Tuesday, August 20, 2013

The Summer of Organic Chemistry 4: In the Home Stretch

I earned a B+ for the first course, only three points shy of an A. It was a respectable grade but I felt I should have done better. The final for the second course was this past Friday. I at last found my studying and learning groove during the past couple of weeks, and to continue the sports metaphors, I knocked that final out of the park. It replaced my less than stellar midterm grade, and I ended up with 210 points out of 200 for the course as a whole (not a typo; the instructor set up a strange system) and a solid A for the second course.

Now I'm in the home stretch. Today was the first day of the three-week lab course. It's a very odd schedule: six hours of lecture on Mondays and Thursdays (TWELVE HOURS of lecture a week; it's not a course, it's an IronMan trial) and four-hour labs on Tuesday, Wednesday, and Friday. There is the most amazing flurry of paper associated with this course, far more than the previous two lecture-only courses. We have pre-labs and two "lab reports" for each lab, a formal written report for one lab (basically a technical writing assignment), homework problems, and of course the labs themselves. And there will still be a midterm and a final!

Even though I've started meeting more people, I ended up getting three lab partners sort of by random--we were standing next to each other when the instructor told us to form groups of four.
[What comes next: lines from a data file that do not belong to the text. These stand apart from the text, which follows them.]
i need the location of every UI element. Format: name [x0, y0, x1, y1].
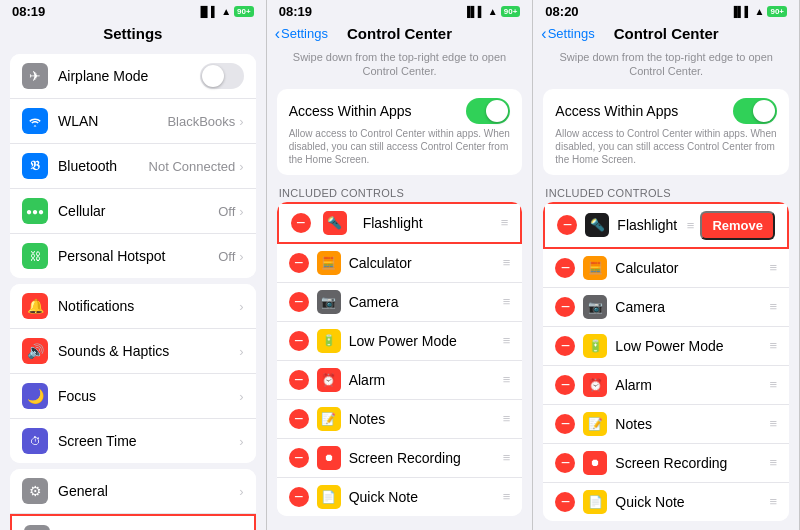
settings-item-sounds[interactable]: 🔊 Sounds & Haptics ›: [10, 329, 256, 374]
remove-button[interactable]: Remove: [700, 211, 775, 240]
camera-minus-2[interactable]: −: [289, 292, 309, 312]
screenrec-icon-2: ⏺: [317, 446, 341, 470]
screenrec-drag-3[interactable]: ≡: [769, 455, 777, 470]
camera-drag-2[interactable]: ≡: [503, 294, 511, 309]
alarm-minus-3[interactable]: −: [555, 375, 575, 395]
cc-item-screenrec-2[interactable]: − ⏺ Screen Recording ≡: [277, 439, 523, 478]
status-icons-3: ▐▌▌ ▲ 90+: [730, 6, 787, 17]
cc-item-quicknote-3[interactable]: − 📄 Quick Note ≡: [543, 483, 789, 521]
cc-item-quicknote-2[interactable]: − 📄 Quick Note ≡: [277, 478, 523, 516]
settings-item-wlan[interactable]: WLAN BlackBooks ›: [10, 99, 256, 144]
flashlight-drag-3[interactable]: ≡: [687, 218, 695, 233]
cellular-chevron: ›: [239, 204, 243, 219]
cc-item-lowpower-2[interactable]: − 🔋 Low Power Mode ≡: [277, 322, 523, 361]
notes-label-3: Notes: [615, 416, 769, 432]
quicknote-icon-2: 📄: [317, 485, 341, 509]
cellular-value: Off: [218, 204, 235, 219]
screenrec-drag-2[interactable]: ≡: [503, 450, 511, 465]
calculator-drag-2[interactable]: ≡: [503, 255, 511, 270]
settings-group-3: ⚙ General › ▦ Control Center › ☀ Display…: [10, 469, 256, 530]
settings-item-general[interactable]: ⚙ General ›: [10, 469, 256, 514]
settings-item-screentime[interactable]: ⏱ Screen Time ›: [10, 419, 256, 463]
flashlight-minus-2[interactable]: −: [291, 213, 311, 233]
cc-item-flashlight-3[interactable]: − 🔦 Flashlight ≡ Remove: [543, 202, 789, 249]
cc-item-notes-2[interactable]: − 📝 Notes ≡: [277, 400, 523, 439]
cc-item-screenrec-3[interactable]: − ⏺ Screen Recording ≡: [543, 444, 789, 483]
notes-label-2: Notes: [349, 411, 503, 427]
camera-drag-3[interactable]: ≡: [769, 299, 777, 314]
access-toggle-3[interactable]: [733, 98, 777, 124]
cc-item-lowpower-3[interactable]: − 🔋 Low Power Mode ≡: [543, 327, 789, 366]
back-button-3[interactable]: ‹ Settings: [541, 25, 594, 43]
camera-minus-3[interactable]: −: [555, 297, 575, 317]
battery-badge-2: 90+: [501, 6, 521, 17]
cc-item-alarm-2[interactable]: − ⏰ Alarm ≡: [277, 361, 523, 400]
cc-item-calculator-2[interactable]: − 🧮 Calculator ≡: [277, 244, 523, 283]
alarm-minus-2[interactable]: −: [289, 370, 309, 390]
settings-item-notifications[interactable]: 🔔 Notifications ›: [10, 284, 256, 329]
camera-icon-2: 📷: [317, 290, 341, 314]
status-time-1: 08:19: [12, 4, 45, 19]
settings-list: ✈ Airplane Mode WLAN BlackBooks › 𝔅 Blue…: [0, 48, 266, 530]
cc-item-calculator-3[interactable]: − 🧮 Calculator ≡: [543, 249, 789, 288]
alarm-drag-2[interactable]: ≡: [503, 372, 511, 387]
access-card-top-2: Access Within Apps: [289, 98, 511, 124]
cc-item-alarm-3[interactable]: − ⏰ Alarm ≡: [543, 366, 789, 405]
airplane-toggle[interactable]: [200, 63, 244, 89]
settings-item-focus[interactable]: 🌙 Focus ›: [10, 374, 256, 419]
calculator-minus-3[interactable]: −: [555, 258, 575, 278]
focus-chevron: ›: [239, 389, 243, 404]
screenrec-minus-3[interactable]: −: [555, 453, 575, 473]
lowpower-drag-2[interactable]: ≡: [503, 333, 511, 348]
bluetooth-label: Bluetooth: [58, 158, 149, 174]
flashlight-drag-2[interactable]: ≡: [501, 215, 509, 230]
access-label-2: Access Within Apps: [289, 103, 412, 119]
cc-item-camera-3[interactable]: − 📷 Camera ≡: [543, 288, 789, 327]
lowpower-drag-3[interactable]: ≡: [769, 338, 777, 353]
settings-item-bluetooth[interactable]: 𝔅 Bluetooth Not Connected ›: [10, 144, 256, 189]
status-time-3: 08:20: [545, 4, 578, 19]
back-button-2[interactable]: ‹ Settings: [275, 25, 328, 43]
notes-icon-3: 📝: [583, 412, 607, 436]
camera-icon-3: 📷: [583, 295, 607, 319]
general-chevron: ›: [239, 484, 243, 499]
wlan-value: BlackBooks: [167, 114, 235, 129]
quicknote-minus-2[interactable]: −: [289, 487, 309, 507]
notes-drag-3[interactable]: ≡: [769, 416, 777, 431]
cc-item-camera-2[interactable]: − 📷 Camera ≡: [277, 283, 523, 322]
alarm-drag-3[interactable]: ≡: [769, 377, 777, 392]
airplane-icon: ✈: [22, 63, 48, 89]
settings-item-airplane[interactable]: ✈ Airplane Mode: [10, 54, 256, 99]
settings-item-controlcenter[interactable]: ▦ Control Center ›: [10, 514, 256, 531]
quicknote-minus-3[interactable]: −: [555, 492, 575, 512]
signal-icon-2: ▐▌▌: [464, 6, 485, 17]
notes-minus-2[interactable]: −: [289, 409, 309, 429]
status-time-2: 08:19: [279, 4, 312, 19]
lowpower-minus-3[interactable]: −: [555, 336, 575, 356]
flashlight-label-3: Flashlight: [617, 217, 687, 233]
calculator-label-2: Calculator: [349, 255, 503, 271]
notifications-icon: 🔔: [22, 293, 48, 319]
quicknote-drag-3[interactable]: ≡: [769, 494, 777, 509]
lowpower-minus-2[interactable]: −: [289, 331, 309, 351]
more-header-3: MORE CONTROLS: [533, 525, 799, 530]
battery-badge-1: 90+: [234, 6, 254, 17]
controlcenter-icon: ▦: [24, 525, 50, 531]
cc-item-flashlight-2[interactable]: − 🔦 Flashlight ≡: [277, 202, 523, 244]
cc-item-notes-3[interactable]: − 📝 Notes ≡: [543, 405, 789, 444]
calculator-drag-3[interactable]: ≡: [769, 260, 777, 275]
settings-item-hotspot[interactable]: ⛓ Personal Hotspot Off ›: [10, 234, 256, 278]
cc-subtitle-3: Swipe down from the top-right edge to op…: [533, 48, 799, 85]
flashlight-icon-3: 🔦: [585, 213, 609, 237]
calculator-minus-2[interactable]: −: [289, 253, 309, 273]
notes-drag-2[interactable]: ≡: [503, 411, 511, 426]
access-toggle-2[interactable]: [466, 98, 510, 124]
notes-minus-3[interactable]: −: [555, 414, 575, 434]
settings-item-cellular[interactable]: ●●● Cellular Off ›: [10, 189, 256, 234]
alarm-icon-2: ⏰: [317, 368, 341, 392]
flashlight-minus-3[interactable]: −: [557, 215, 577, 235]
lowpower-label-3: Low Power Mode: [615, 338, 769, 354]
back-chevron-2: ‹: [275, 25, 280, 43]
screenrec-minus-2[interactable]: −: [289, 448, 309, 468]
quicknote-drag-2[interactable]: ≡: [503, 489, 511, 504]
We perform three of the labs as a group and the rest are done individually, but the lab group forms a sort of study group for the various things we have to turn in. My lab partners are three geeky young men. Even after the first lab, I felt that we worked well as a group. Nobody was too precious to go get a clamp or clean some glassware, and we all took turns doing the more exciting bits of our lab today. It was a pleasure working with them, to be honest. No drama; they all had a reasonable grasp of the experiment, the equipment, the chemistry; they all communicated appropriately; and we worked efficiently enough to finish up well before the official end time of noon.

Despite the heavy workload for the next three weeks, I can see the end in sight and I know exactly what I have to do to excel in this course.

1 comment:

Oldgraymare said...

Yep, your first grade teacher was right...no one else will ever push you as hard as you push yourself. Good luck on this next round of classes. I have every confidence that you'll be amazing.